BEGIN Entries supplied
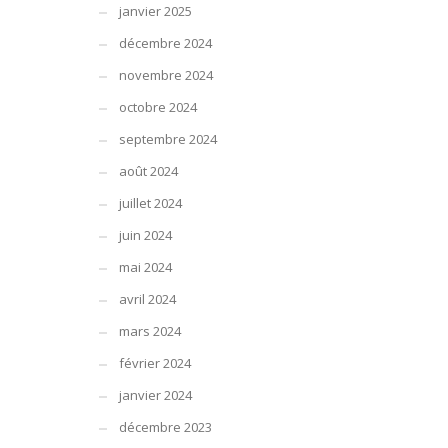
janvier 2025
décembre 2024
novembre 2024
octobre 2024
septembre 2024
août 2024
juillet 2024
juin 2024
mai 2024
avril 2024
mars 2024
février 2024
janvier 2024
décembre 2023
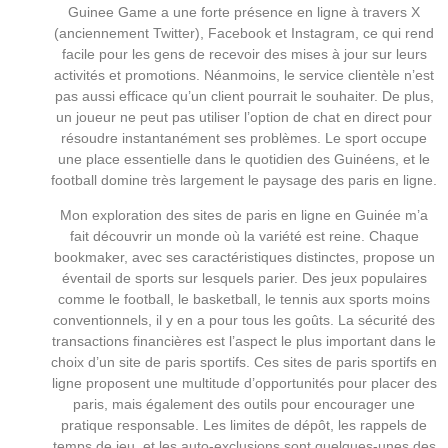
Guinee Game a une forte présence en ligne à travers X
(anciennement Twitter), Facebook et Instagram, ce qui rend
facile pour les gens de recevoir des mises à jour sur leurs
activités et promotions. Néanmoins, le service clientèle n’est
pas aussi efficace qu’un client pourrait le souhaiter. De plus,
un joueur ne peut pas utiliser l’option de chat en direct pour
résoudre instantanément ses problèmes. Le sport occupe
une place essentielle dans le quotidien des Guinéens, et le
football domine très largement le paysage des paris en ligne.
Mon exploration des sites de paris en ligne en Guinée m’a
fait découvrir un monde où la variété est reine. Chaque
bookmaker, avec ses caractéristiques distinctes, propose un
éventail de sports sur lesquels parier. Des jeux populaires
comme le football, le basketball, le tennis aux sports moins
conventionnels, il y en a pour tous les goûts. La sécurité des
transactions financières est l’aspect le plus important dans le
choix d’un site de paris sportifs. Ces sites de paris sportifs en
ligne proposent une multitude d’opportunités pour placer des
paris, mais également des outils pour encourager une
pratique responsable. Les limites de dépôt, les rappels de
temps de jeu, et les auto-exclusions sont quelques-unes des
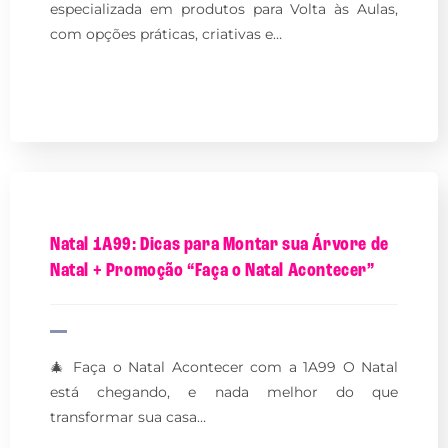
especializada em produtos para Volta às Aulas,
com opções práticas, criativas e…
Natal 1A99: Dicas para Montar sua Árvore de
Natal + Promoção “Faça o Natal Acontecer”
🎄 Faça o Natal Acontecer com a 1A99 O Natal
está chegando, e nada melhor do que
transformar sua casa…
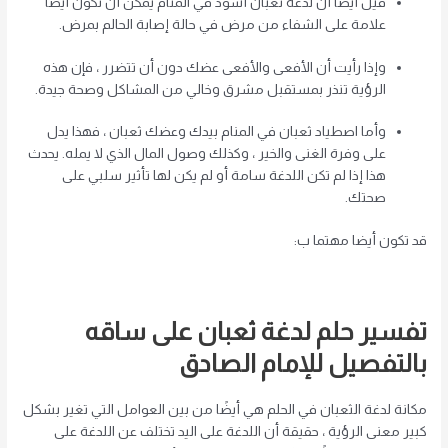
قيل أيضًا أن لدغة ثعبان أسود في المنام يمكن أن تكون أيضًا
علامة على الشفاء من مرض في حالة إصابة الحالم بمرض.
وإذا رأيت أن الأفعى والأفعى عضك دون أن تتضرر ، فإن هذه
الرؤية تنذر بمستقبل مشرق وخالي من المشاكل وصحة جيدة.
وأما اصطياد ثعبان في المنام بيدك وعضك ثعبان ، فهذا يدل
على وفرة الغنى والخير ، وكذلك وصول المال الذي لا يمله. يحدث
هذا إذا لم تكن اللدغة سامة أو لم يكن لها تأثير سلبي على
صحتك.
قد تكون أيضا مهتما ب:
تفسير حلم لدغة ثعبان على ساقه
بالتفصيل للإمام الصادق
مكانة لدغة الثعبان في الحلم هي أيضًا من بين العوامل التي تغير بشكل
كبير معنى الرؤية ، حقيقة أن اللدغة على اليد تختلف عن اللدغة على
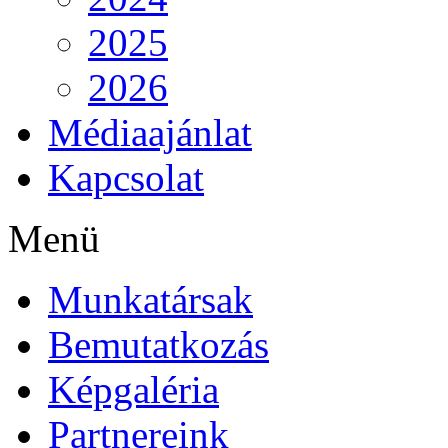
2025
2026
Médiaajánlat
Kapcsolat
Menü
Munkatársak
Bemutatkozás
Képgaléria
Partnereink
END Entries supplied
### Problem to work on
In the material, find each line with the word "اللدغة" and list it.

### Solved problem
هذا إذا لم تكن اللدغة سامة أو لم يكن لها تأثير سلبي على
كبير معنى الرؤية ، حقيقة أن اللدغة على اليد تختلف عن اللدغة على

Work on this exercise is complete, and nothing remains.